* _TRY IT_
Lines with the word "courses" in them are the ones to copy from the records.

━━━━━ DATA EXCERPTS ━━━━━

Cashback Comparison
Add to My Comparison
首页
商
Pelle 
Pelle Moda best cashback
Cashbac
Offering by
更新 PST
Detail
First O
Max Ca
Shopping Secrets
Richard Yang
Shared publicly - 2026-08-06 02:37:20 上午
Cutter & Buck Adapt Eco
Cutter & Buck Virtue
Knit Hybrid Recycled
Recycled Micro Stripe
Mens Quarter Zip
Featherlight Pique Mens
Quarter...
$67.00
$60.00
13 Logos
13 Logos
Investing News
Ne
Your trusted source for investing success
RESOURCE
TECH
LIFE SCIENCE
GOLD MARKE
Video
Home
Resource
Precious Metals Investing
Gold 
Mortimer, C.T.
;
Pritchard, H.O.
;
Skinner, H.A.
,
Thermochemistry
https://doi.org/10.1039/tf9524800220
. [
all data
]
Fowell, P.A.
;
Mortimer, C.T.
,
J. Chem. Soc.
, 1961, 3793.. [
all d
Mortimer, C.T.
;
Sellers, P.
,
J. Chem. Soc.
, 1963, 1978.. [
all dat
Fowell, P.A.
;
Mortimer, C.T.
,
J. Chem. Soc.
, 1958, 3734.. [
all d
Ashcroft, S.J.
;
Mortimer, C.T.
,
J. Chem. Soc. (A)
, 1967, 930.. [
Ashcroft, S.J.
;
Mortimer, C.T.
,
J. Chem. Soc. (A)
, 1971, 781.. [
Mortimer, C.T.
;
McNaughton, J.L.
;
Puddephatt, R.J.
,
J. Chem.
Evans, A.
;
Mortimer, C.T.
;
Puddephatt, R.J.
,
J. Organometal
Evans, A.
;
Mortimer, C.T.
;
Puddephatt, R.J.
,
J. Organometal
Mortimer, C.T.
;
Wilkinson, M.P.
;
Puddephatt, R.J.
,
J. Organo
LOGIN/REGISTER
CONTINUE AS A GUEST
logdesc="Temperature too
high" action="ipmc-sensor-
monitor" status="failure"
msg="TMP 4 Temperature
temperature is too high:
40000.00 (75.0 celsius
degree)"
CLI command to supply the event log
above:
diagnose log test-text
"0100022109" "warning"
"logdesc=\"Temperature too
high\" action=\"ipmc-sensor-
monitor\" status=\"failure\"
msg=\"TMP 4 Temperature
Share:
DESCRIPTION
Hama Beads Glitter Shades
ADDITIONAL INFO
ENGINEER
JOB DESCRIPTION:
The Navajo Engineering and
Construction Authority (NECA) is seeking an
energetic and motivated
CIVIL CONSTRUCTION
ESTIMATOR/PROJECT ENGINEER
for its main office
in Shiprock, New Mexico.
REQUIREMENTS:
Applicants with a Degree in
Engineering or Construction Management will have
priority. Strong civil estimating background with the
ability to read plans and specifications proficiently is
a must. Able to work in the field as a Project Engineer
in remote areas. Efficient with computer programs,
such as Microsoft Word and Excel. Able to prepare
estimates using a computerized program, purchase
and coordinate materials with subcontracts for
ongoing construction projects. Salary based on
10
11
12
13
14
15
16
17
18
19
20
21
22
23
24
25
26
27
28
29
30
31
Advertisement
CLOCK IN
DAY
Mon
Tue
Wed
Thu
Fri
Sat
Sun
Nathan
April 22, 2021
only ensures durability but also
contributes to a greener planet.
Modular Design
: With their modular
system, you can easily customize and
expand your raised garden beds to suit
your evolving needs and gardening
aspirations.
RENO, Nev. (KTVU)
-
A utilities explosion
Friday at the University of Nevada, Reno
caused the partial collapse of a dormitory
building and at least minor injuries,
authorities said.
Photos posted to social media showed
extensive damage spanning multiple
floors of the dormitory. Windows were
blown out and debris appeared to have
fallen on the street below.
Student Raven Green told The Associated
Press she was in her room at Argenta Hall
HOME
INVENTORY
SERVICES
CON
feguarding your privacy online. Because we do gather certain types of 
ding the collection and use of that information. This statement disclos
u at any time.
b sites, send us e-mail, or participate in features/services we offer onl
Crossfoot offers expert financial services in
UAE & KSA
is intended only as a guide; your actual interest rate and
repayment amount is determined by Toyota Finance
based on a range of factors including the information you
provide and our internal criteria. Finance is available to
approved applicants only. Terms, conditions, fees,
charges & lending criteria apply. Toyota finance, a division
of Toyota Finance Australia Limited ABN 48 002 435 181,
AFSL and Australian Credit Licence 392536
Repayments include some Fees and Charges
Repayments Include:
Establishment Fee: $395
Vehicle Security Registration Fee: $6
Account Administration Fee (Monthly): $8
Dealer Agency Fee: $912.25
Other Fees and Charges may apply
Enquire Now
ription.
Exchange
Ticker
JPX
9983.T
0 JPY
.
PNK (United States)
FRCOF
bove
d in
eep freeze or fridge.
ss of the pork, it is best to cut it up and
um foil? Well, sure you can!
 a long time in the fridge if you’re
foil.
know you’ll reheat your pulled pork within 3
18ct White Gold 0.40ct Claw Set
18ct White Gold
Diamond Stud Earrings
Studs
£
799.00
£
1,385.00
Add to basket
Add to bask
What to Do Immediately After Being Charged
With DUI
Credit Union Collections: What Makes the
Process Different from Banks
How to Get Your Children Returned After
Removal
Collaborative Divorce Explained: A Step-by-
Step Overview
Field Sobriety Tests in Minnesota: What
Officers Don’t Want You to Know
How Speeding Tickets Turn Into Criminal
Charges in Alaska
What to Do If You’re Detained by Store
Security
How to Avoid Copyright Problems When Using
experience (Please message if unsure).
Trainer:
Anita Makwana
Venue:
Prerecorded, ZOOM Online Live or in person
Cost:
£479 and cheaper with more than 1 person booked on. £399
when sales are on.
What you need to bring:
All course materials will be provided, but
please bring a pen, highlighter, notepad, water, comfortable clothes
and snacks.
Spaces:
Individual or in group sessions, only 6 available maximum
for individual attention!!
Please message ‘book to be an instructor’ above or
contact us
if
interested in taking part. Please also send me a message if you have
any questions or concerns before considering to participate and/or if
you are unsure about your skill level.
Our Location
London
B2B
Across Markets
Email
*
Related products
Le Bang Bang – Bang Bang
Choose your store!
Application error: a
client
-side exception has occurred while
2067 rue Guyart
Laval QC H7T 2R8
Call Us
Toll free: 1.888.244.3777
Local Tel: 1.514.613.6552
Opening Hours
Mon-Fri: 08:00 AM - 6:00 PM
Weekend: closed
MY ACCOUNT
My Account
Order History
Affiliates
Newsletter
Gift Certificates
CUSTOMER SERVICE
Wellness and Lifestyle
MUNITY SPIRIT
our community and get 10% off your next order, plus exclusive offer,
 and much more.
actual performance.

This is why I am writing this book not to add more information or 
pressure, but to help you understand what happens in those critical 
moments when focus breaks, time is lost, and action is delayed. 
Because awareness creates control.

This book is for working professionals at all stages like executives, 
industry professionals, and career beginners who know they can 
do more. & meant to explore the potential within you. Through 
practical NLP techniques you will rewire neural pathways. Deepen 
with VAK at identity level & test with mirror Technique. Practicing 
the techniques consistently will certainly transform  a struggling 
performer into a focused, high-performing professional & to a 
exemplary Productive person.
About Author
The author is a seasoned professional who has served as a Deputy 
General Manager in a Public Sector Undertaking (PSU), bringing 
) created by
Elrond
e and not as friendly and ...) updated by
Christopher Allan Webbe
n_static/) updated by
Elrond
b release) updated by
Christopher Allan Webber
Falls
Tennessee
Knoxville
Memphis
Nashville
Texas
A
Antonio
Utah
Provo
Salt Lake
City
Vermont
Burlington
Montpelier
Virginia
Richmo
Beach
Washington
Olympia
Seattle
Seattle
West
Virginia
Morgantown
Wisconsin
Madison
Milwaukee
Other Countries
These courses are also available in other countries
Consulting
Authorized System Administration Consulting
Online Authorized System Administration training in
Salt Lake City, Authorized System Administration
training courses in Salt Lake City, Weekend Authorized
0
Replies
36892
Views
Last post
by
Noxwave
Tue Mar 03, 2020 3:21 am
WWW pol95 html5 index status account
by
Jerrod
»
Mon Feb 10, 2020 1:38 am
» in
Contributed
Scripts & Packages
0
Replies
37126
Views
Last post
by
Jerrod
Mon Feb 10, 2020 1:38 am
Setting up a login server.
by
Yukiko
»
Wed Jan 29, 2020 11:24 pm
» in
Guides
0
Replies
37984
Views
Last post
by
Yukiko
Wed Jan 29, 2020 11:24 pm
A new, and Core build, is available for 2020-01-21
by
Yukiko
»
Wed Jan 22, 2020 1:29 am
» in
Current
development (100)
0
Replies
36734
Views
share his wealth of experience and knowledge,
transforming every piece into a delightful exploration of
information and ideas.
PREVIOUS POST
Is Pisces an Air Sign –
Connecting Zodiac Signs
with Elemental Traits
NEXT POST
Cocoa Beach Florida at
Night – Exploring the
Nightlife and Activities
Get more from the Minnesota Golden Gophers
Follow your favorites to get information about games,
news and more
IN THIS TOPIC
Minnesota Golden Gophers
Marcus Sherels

━━━━━

* _EXERCISE ANSWER_
These courses are also available in other countries
training courses in Salt Lake City, Weekend Authorized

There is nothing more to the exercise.